(Stored data)
________________________________________
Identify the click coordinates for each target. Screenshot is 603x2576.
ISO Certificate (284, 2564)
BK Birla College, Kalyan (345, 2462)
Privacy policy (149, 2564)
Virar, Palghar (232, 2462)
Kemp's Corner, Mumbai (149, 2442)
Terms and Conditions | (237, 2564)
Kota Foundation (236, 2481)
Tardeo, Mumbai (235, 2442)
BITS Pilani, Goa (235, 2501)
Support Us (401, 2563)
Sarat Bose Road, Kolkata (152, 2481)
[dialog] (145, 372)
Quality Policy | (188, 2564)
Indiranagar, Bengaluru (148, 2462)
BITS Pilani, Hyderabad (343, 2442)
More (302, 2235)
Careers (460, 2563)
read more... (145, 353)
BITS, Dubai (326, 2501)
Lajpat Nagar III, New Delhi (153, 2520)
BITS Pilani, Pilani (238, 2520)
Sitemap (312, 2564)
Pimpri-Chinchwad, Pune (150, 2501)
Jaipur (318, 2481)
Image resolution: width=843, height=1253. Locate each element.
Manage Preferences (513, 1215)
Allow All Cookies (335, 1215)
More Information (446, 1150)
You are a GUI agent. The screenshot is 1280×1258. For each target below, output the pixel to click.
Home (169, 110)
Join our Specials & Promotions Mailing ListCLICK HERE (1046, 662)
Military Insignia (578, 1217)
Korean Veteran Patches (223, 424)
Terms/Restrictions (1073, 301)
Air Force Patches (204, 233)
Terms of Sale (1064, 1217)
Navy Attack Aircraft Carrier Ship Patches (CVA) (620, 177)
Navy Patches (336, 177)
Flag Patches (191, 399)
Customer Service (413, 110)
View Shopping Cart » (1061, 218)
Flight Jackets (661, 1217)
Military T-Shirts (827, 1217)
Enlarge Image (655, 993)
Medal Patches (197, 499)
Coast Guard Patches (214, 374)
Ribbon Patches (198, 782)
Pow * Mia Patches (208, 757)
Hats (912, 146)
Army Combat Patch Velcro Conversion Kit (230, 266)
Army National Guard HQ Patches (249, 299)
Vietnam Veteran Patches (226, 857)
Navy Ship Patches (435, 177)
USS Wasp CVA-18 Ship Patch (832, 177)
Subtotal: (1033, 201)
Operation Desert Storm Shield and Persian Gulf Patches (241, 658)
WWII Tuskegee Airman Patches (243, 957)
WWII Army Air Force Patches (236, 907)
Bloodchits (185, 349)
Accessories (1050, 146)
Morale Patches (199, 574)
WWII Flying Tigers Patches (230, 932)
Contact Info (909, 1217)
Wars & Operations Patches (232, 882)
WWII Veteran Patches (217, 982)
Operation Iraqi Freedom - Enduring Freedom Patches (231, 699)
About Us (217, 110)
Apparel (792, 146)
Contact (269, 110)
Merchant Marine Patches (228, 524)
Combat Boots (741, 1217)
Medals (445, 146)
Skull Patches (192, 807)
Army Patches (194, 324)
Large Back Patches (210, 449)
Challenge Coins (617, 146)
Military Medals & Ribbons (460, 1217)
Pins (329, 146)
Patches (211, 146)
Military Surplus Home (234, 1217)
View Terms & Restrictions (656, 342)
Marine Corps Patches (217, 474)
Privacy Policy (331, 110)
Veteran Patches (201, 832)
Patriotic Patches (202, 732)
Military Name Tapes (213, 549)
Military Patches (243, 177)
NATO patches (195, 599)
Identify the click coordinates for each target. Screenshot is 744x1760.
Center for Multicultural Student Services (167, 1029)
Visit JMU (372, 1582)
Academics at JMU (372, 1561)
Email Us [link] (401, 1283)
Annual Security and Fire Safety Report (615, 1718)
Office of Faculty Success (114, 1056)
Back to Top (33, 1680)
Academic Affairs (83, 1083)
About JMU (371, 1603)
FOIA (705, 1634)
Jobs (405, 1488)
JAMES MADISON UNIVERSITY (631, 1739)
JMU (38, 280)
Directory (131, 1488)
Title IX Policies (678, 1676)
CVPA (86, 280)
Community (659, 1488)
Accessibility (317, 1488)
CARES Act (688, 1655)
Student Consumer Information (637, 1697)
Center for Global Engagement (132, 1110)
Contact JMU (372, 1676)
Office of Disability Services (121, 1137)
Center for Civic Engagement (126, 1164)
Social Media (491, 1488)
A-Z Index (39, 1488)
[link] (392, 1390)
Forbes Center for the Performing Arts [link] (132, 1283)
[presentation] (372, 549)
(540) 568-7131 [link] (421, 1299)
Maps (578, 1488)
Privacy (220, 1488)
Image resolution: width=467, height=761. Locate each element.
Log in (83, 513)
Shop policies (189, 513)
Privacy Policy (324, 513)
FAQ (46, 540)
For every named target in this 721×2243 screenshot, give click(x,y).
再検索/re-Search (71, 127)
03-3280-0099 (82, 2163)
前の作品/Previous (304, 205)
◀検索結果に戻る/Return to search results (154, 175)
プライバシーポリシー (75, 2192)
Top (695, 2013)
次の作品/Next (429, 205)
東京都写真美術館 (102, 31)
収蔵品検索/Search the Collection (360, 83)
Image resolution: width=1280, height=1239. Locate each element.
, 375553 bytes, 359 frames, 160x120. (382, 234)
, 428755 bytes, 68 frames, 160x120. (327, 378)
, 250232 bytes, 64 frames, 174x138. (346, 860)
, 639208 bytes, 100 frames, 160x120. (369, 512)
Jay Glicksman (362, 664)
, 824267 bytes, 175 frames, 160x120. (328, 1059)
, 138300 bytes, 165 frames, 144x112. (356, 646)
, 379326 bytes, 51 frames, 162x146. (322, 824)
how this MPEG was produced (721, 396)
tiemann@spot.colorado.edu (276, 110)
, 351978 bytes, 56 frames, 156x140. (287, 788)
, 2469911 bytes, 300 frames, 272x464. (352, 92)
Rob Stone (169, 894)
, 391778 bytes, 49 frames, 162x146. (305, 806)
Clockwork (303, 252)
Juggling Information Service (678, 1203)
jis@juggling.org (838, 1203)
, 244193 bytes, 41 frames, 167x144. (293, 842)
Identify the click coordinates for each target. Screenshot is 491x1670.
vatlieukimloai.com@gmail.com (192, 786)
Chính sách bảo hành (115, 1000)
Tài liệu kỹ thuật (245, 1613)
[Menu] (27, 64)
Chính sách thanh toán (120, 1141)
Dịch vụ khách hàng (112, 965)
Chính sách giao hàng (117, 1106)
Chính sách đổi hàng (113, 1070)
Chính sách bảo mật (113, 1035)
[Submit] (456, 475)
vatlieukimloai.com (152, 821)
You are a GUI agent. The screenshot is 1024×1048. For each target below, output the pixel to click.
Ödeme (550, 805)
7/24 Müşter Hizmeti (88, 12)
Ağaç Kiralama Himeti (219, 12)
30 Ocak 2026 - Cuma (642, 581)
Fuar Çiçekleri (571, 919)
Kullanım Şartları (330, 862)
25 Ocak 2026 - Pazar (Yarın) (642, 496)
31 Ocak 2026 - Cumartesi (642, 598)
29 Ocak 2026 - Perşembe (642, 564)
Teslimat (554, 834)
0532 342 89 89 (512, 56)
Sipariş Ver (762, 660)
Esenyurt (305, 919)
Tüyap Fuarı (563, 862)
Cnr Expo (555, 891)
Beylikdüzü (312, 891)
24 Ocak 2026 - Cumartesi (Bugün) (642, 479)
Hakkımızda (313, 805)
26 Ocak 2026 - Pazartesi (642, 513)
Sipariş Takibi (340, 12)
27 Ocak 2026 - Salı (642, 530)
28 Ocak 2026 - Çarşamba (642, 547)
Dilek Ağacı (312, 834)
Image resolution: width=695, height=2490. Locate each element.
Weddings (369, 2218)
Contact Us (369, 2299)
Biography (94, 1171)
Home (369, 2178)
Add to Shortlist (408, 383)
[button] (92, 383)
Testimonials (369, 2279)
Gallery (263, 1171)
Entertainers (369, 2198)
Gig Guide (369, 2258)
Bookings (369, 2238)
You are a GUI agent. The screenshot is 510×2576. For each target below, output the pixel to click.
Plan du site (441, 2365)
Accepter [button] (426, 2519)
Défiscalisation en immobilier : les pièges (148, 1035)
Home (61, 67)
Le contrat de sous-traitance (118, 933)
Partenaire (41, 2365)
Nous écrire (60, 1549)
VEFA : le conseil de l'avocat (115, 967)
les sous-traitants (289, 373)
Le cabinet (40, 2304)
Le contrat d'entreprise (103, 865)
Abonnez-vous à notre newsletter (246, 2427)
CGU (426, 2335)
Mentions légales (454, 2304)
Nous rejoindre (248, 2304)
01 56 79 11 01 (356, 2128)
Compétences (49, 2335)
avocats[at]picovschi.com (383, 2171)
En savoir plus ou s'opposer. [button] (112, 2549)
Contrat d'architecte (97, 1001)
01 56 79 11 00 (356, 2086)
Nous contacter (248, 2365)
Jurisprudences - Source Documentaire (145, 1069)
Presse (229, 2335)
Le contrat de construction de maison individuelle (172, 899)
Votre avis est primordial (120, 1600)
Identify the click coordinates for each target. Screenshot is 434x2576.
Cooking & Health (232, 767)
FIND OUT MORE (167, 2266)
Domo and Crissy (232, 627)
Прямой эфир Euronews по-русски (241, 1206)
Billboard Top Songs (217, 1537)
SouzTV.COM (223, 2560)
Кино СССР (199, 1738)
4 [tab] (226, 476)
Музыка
________________________________________
**Brief:**
Copy word for word the stretch of entries above from the line that has "You are a GUI agent. The screenshot is 1280×1258." through the line that has "Air Force Patches (204, 233)", both ends included, and nothing outside it.

**Final answer:**
You are a GUI agent. The screenshot is 1280×1258. For each target below, output the pixel to click.
Home (169, 110)
Join our Specials & Promotions Mailing ListCLICK HERE (1046, 662)
Military Insignia (578, 1217)
Korean Veteran Patches (223, 424)
Terms/Restrictions (1073, 301)
Air Force Patches (204, 233)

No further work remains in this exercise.